Hendrik Jacob van Veen
hendrik.vanveen@nubank.com.br • https://mlwave.com
Matheus Facure
matheus.facure@nubank.com.br • https://matheusfacure.github.io/
Variational inference (MacKay, 2003) gives a computationally tractible measure of uncertainty/confidence/variance for machine learning models, including complex black-box models, like those used in the fields of gradient boosting (Chen et al, 2016) and deep learning (Schmidhuber, 2014).
The $MAPPER$ algorithm (Singh et al, 2007) [.pdf] from Topological Data Analysis (Carlsson, 2009) turns any data or function output into a graph (or simplicial complex) which is used for data exploration (Lum et al, 2009), error analysis (Carlsson et al, 2018), serving as input for higher-level machine learning algorithms (Hofer et al, 2017), and more.

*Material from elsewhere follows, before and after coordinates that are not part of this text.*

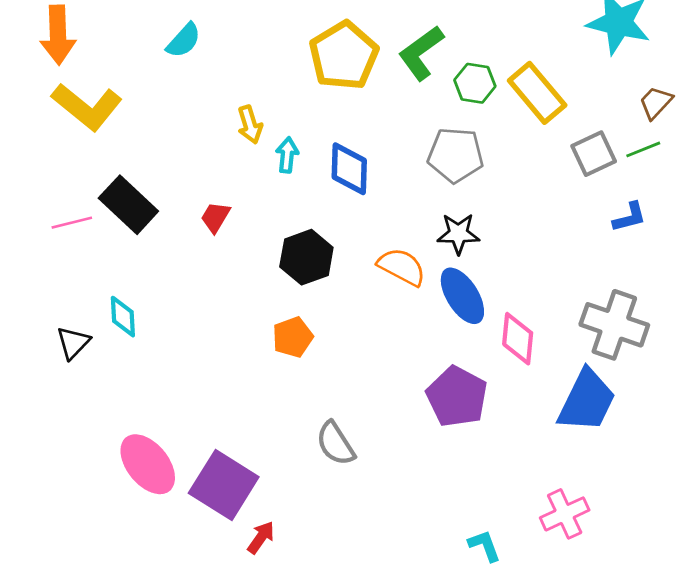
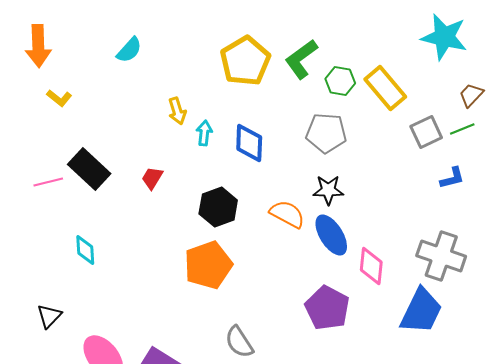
yellow L-shape: (87, 107) -> (59, 98), size x0.5
orange pentagon: (293, 337) -> (208, 265), size x1.6
black triangle: (73, 343) -> (49, 316), moved

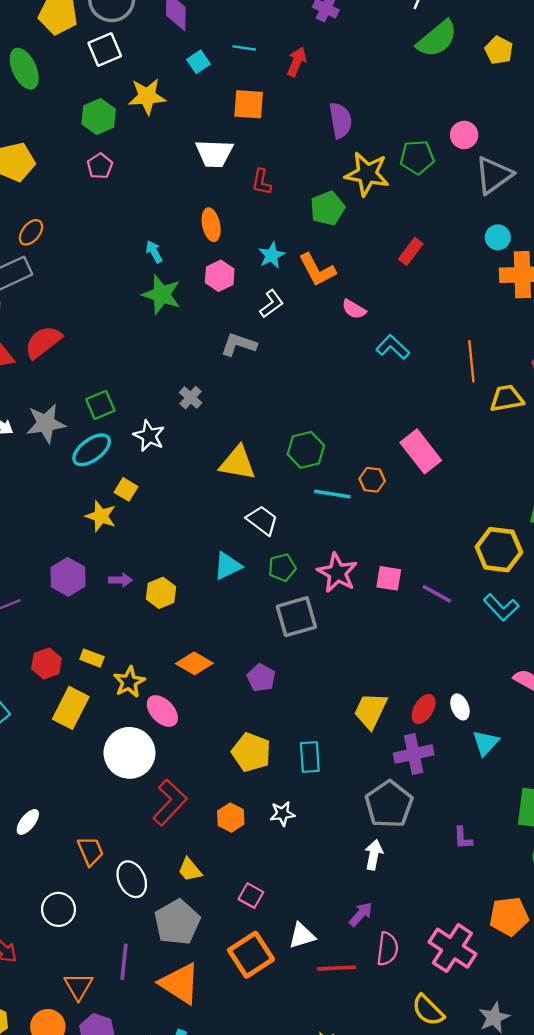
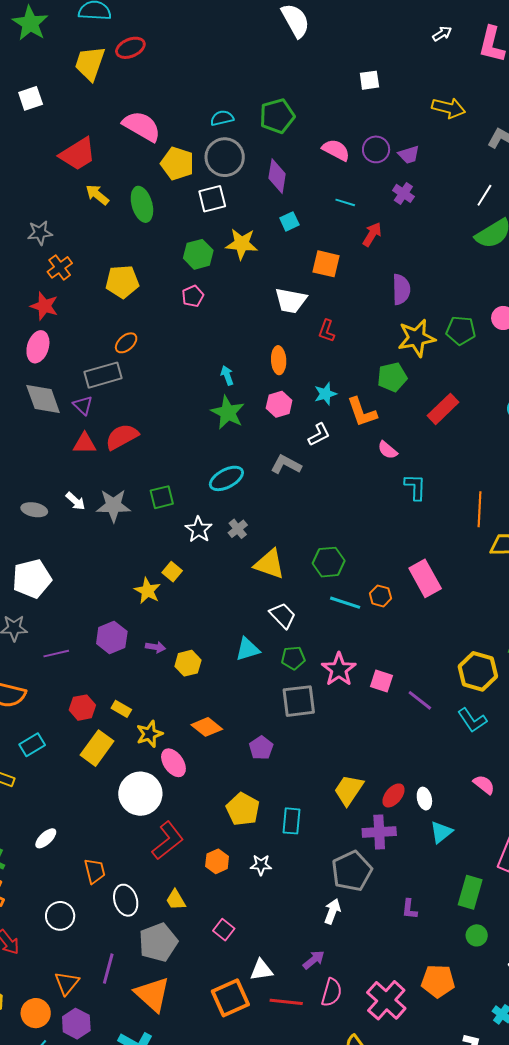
cyan line: (244, 48) -> (345, 202), moved
yellow star: (367, 174) -> (416, 338), turned -30
green pentagon: (327, 208) -> (392, 377), moved
red rectangle: (411, 251) -> (443, 409), size x1.4
cyan L-shape: (393, 347) -> (415, 487), turned 40
gray cross: (191, 398) -> (238, 529), moved
cyan ellipse: (92, 450) -> (226, 478), moved
orange square: (251, 955) -> (230, 998), moved

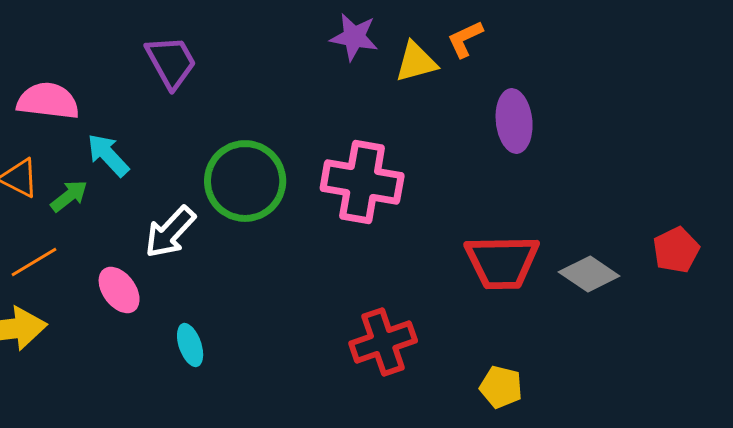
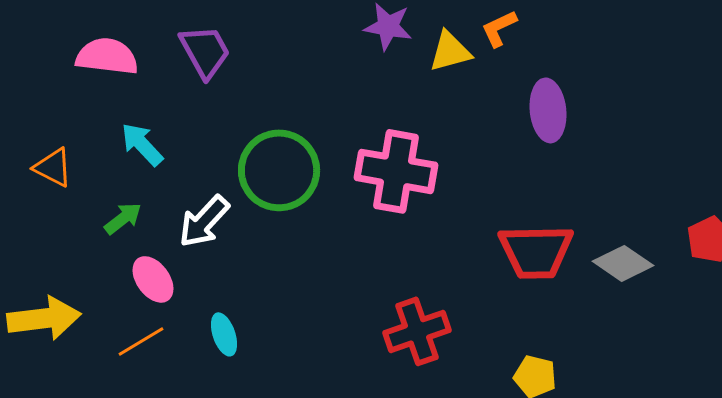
pink semicircle: (48, 101) -> (107, 56), moved
green arrow: (69, 196) -> (123, 218), moved
orange line: (34, 262) -> (141, 341), moved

Dropout (Srivastava et al, 2014) can be viewed as an ensemble of many different sub-networks inside a single neural network, which, much like bootstrap aggregation of decision trees (Breiman, 1996), aims to combat overfit. Viewed as such, dropout is applicable as a Bayesian approximation (Rubin, 1984) in the variational inference framework (Gal, 2016) (.pdf)
Interpretability is useful for detecting bias in and debugging errors of machine learning models. Many methods exist, such as tree paths (Saabas, 2014), saliency maps, permutation feature importance (Altmann et al, 2010), locally-fit white box models (van Veen, 2015) (Ribeiro et al, 2016). More recent efforts aim to combine a variety of methods (Korobov et al, 2016) (Olah et al, 2018).

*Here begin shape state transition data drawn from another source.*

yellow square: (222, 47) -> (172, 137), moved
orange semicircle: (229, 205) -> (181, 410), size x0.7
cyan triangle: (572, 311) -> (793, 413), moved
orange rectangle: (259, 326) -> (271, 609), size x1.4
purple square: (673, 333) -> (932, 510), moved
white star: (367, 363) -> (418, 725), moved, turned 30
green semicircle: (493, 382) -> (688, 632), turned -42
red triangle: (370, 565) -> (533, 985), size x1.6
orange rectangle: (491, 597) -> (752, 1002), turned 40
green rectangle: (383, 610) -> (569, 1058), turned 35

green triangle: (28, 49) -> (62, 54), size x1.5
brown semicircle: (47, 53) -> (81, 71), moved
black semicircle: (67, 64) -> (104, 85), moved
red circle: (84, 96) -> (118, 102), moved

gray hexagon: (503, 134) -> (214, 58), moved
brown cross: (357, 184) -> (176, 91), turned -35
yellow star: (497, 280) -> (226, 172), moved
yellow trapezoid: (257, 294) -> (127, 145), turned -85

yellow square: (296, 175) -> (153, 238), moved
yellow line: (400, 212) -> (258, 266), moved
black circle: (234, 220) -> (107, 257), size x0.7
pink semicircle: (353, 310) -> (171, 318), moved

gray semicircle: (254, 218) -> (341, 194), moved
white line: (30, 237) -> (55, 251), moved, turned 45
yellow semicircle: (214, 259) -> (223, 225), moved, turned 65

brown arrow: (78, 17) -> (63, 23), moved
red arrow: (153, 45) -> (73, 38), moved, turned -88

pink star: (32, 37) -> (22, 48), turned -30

Error analysis surfaces different subsets/types of the data where a model makes fundamental errors. When building policies and making financial decisions based on the output of a model it is not only useful to study the errors of a model, but also the confidence:
We will use the MNIST dataset (LeCun et al, 1999), Keras (Chollet et al, 2015) with TensorFlow (Abadi et al, 2016), NumPy (van der Walt et al., 2011), Pandas (McKinney, 2010), Scikit-Learn (Pedregosa et al, 2011), Matplotlib (Hunter, 2007), and KeplerMapper (Saul et al, 2017).
To classify between the digits 3 and 5, we will train a Multi-Layer Perceptron (Ivakhnenko et al, 1965) with 2 hidden layers, Backprop (LeCun et al, 1998) (pdf), RELU activation (Nair et al, 2010), ADAM optimizer (Kingma et al, 2014), dropout of 0.5, and softmax output, to classify between the digits 3 and 5.
We perform a 1000 forward passes to get the standard deviation and variance ratio of our predictions as per (Gal, 2016, page 51) [.pdf].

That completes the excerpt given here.